## Provided entries
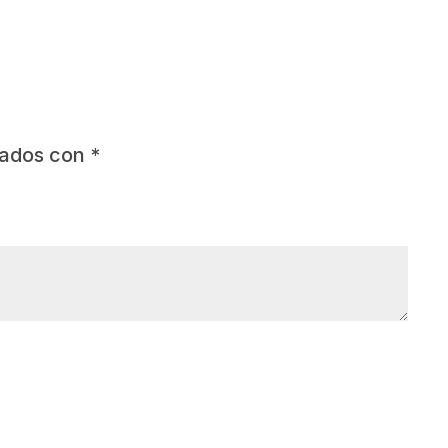
cados con
*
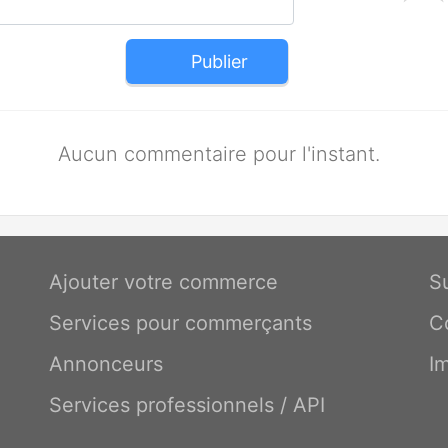
Publier
Aucun commentaire pour l'instant.
Ajouter votre commerce
S
Services pour commerçants
C
Annonceurs
I
Services professionnels / API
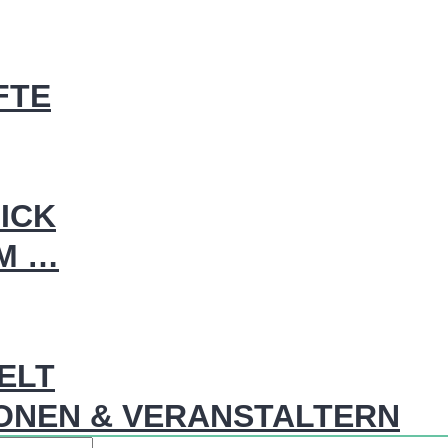
FTE
ICK
IM …
WELT
ONEN & VERANSTALTERN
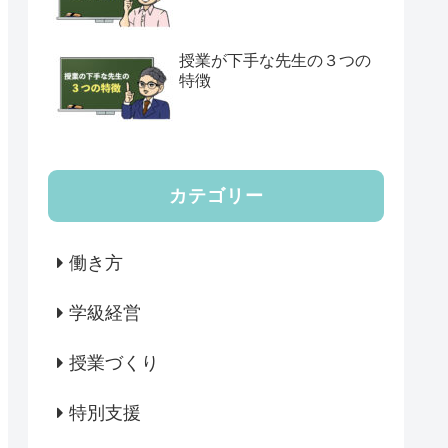
授業が下手な先生の３つの
特徴
カテゴリー
働き方
学級経営
授業づくり
特別支援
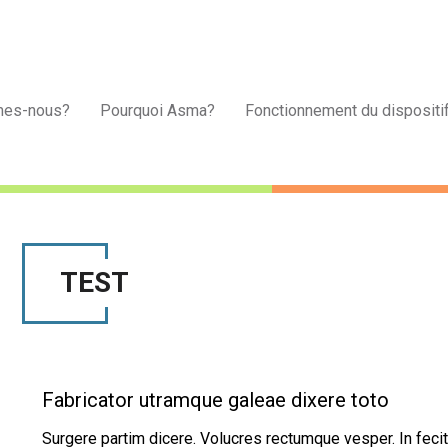
mes-nous?
Pourquoi Asma?
Fonctionnement du dispositi
TEST
Fabricator utramque galeae dixere toto
Surgere partim dicere. Volucres rectumque vesper. In fecit 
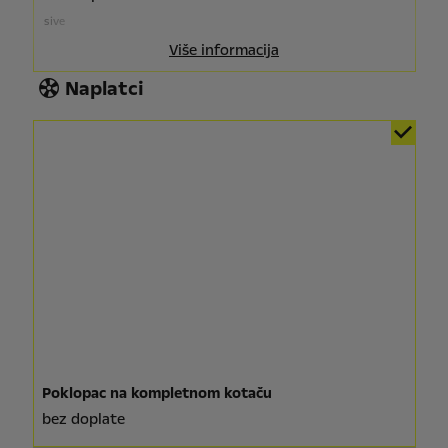
sive
Više informacija
Naplatci
Poklopac na kompletnom kotaču
bez doplate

## Exercise objective
Go through the listing above and write it out again exactly, dropping the pictures.

## Written solution
cados con
*
Publier
Aucun commentaire pour l'instant.
Ajouter votre commerce
S
Services pour commerçants
C
Annonceurs
I
Services professionnels / API
FTE
ICK
IM …
WELT
ONEN & VERANSTALTERN
授業が下手な先生の３つの
特徴
カテゴリー
働き方
学級経営
授業づくり
特別支援
mes-nous?
Pourquoi Asma?
Fonctionnement du dispositi
TEST
Fabricator utramque galeae dixere toto
Surgere partim dicere. Volucres rectumque vesper. In fecit 
sive
Više informacija
Naplatci
Poklopac na kompletnom kotaču
bez doplate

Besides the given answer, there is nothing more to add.